» Task
Below are records; copy every line among them that contains the word "Kaewmoracharoen".

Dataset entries
※
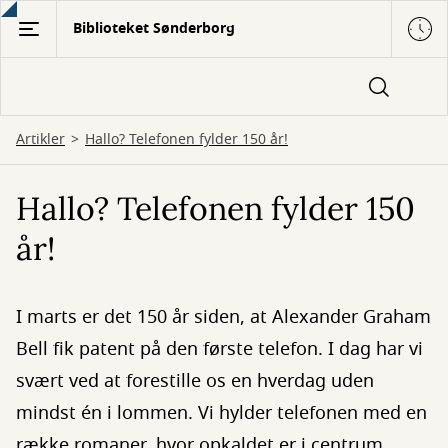
Gå
Biblioteket Sønderborg
til
hovedindhold
Artikler
Hallo? Telefonen fylder 150 år!
Hallo? Telefonen fylder 150
år!
I marts er det 150 år siden, at Alexander Graham
Bell fik patent på den første telefon. I dag har vi
svært ved at forestille os en hverdag uden
mindst én i lommen. Vi hylder telefonen med en
række romaner, hvor opkaldet er i centrum.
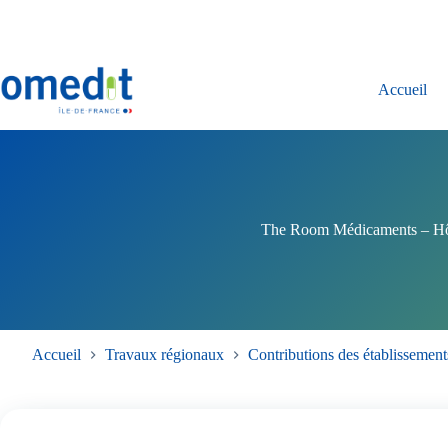
Passer
au
contenu
Accueil
The Room Médicaments – Hô
Accueil
Travaux régionaux
Contributions des établissements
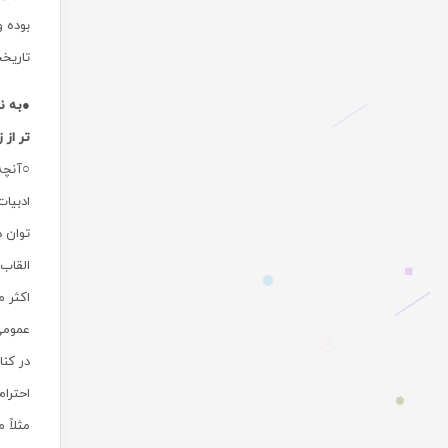
بوده و
تاریخ
●به نظ
تر از
○آنچه
ادبیات
توان د
القاب 
اکثر م
عمومی 
در کنا
احترام
مثلاً 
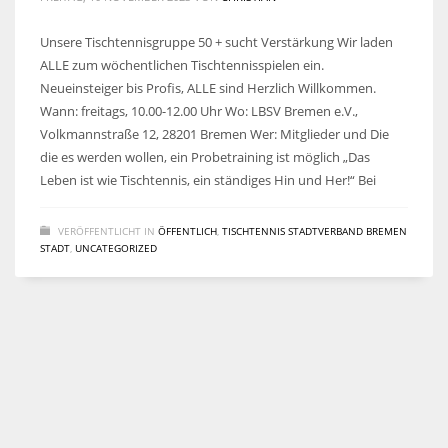
Unsere Tischtennisgruppe 50 + sucht Verstärkung Wir laden
ALLE zum wöchentlichen Tischtennisspielen ein.
Neueinsteiger bis Profis, ALLE sind Herzlich Willkommen.
Wann: freitags, 10.00-12.00 Uhr Wo: LBSV Bremen e.V.,
Volkmannstraße 12, 28201 Bremen Wer: Mitglieder und Die
die es werden wollen, ein Probetraining ist möglich „Das
Leben ist wie Tischtennis, ein ständiges Hin und Her!“ Bei
VERÖFFENTLICHT IN
ÖFFENTLICH
,
TISCHTENNIS STADTVERBAND BREMEN
STADT
,
UNCATEGORIZED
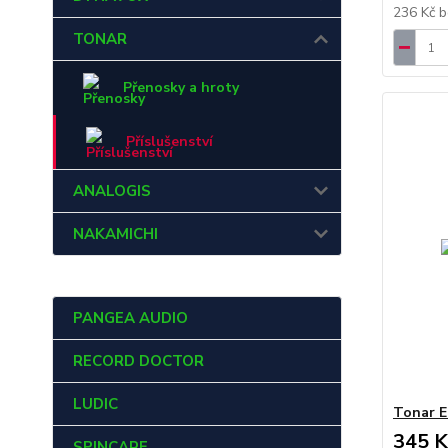
236 Kč
b
TONAR
Přenosky a hroty
Příslušenství
ANALOGIS
NAKAMICHI
PANGEA AUDIO
RECORD DOCTOR
LUDIC
Tonar E
345 K
SPINCARE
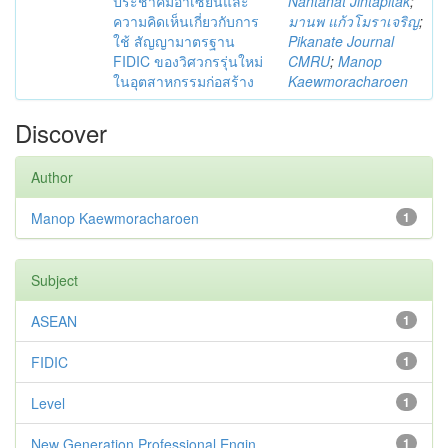
ประชาคมอาเซียนและ
Nantanat Jintapitak
;
ความคิดเห็นเกี่ยวกับการ
มานพ แก้วโมราเจริญ
;
ใช้ สัญญามาตรฐาน
Pikanate Journal
FIDIC ของวิศวกรรุ่นใหม่
CMRU
;
Manop
ในอุตสาหกรรมก่อสร้าง
Kaewmoracharoen
Discover
Author
Manop Kaewmoracharoen
1
Subject
ASEAN
1
FIDIC
1
Level
1
New Generation Professional Engin...
1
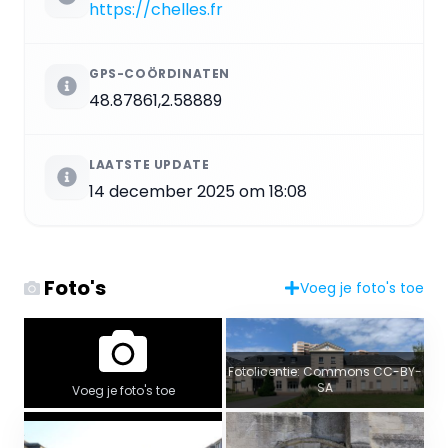
https://chelles.fr
GPS-COÖRDINATEN
48.87861,2.58889
LAATSTE UPDATE
14 december 2025 om 18:08
Foto's
Voeg je foto's toe
Fotolicentie: Commons CC-BY-
SA
Voeg je foto's toe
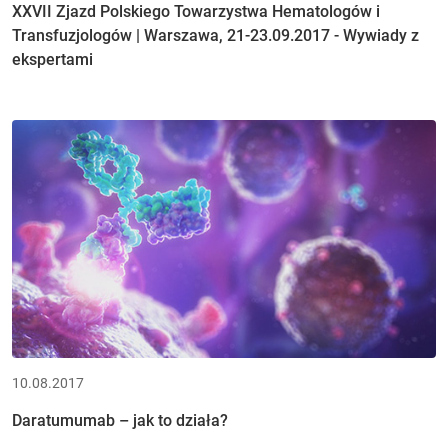
XXVII Zjazd Polskiego Towarzystwa Hematologów i
Transfuzjologów | Warszawa, 21-23.09.2017 - Wywiady z
ekspertami
10.08.2017
Daratumumab – jak to działa?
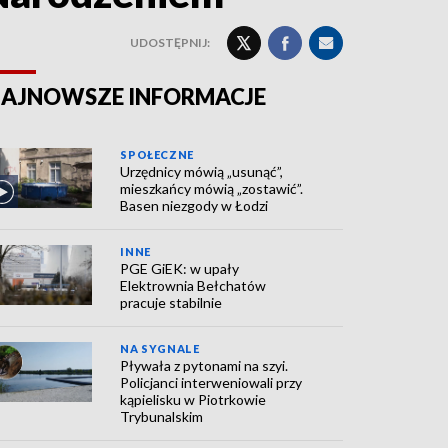
UDOSTĘPNIJ:
AJNOWSZE INFORMACJE
SPOŁECZNE
Urzędnicy mówią „usunąć”,
mieszkańcy mówią „zostawić”.
Basen niezgody w Łodzi
INNE
PGE GiEK: w upały
Elektrownia Bełchatów
pracuje stabilnie
NA SYGNALE
Pływała z pytonami na szyi.
Policjanci interweniowali przy
kąpielisku w Piotrkowie
Trybunalskim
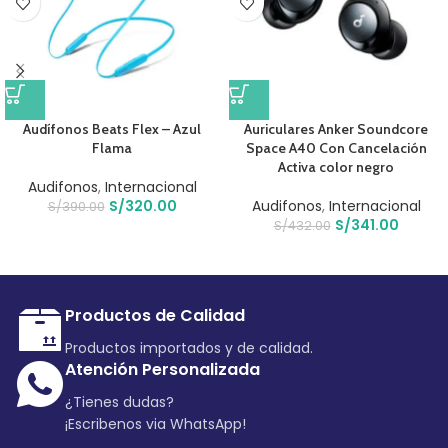
Audífonos Beats Flex – Azul
Auriculares Anker Soundcore
Flama
Space A40 Con Cancelación
Activa color negro
Audifonos
,
Internacional
S/
320.00
Audifonos
,
Internacional
S/
390.00
S/
341.00
S/
432.00
Productos de Calidad
Productos importados y de calidad.
Atención Personalizada
¿Tienes dudas?
¡Escribenos via WhatsApp!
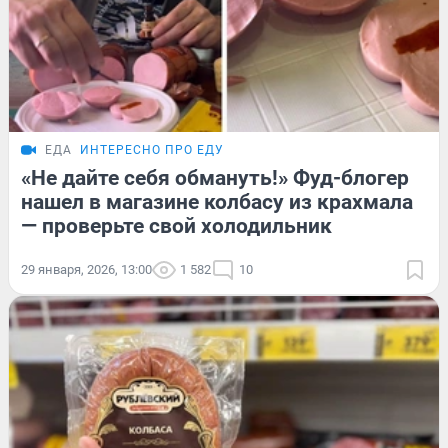
ЕДА
ИНТЕРЕСНО ПРО ЕДУ
«Не дайте себя обмануть!» Фуд-блогер
нашел в магазине колбасу из крахмала
— проверьте свой холодильник
29 января, 2026, 13:00
1 582
10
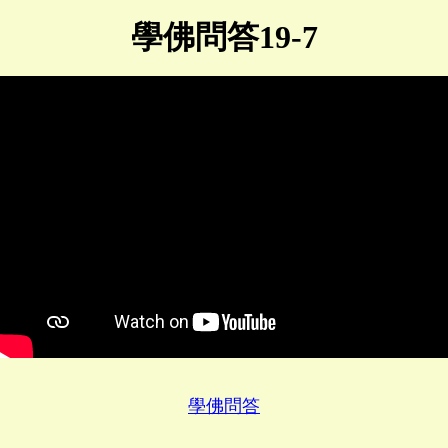
學佛問答19-7
學佛問答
※
» Answer area
Kaewmoracharoen
Manop Kaewmoracharoen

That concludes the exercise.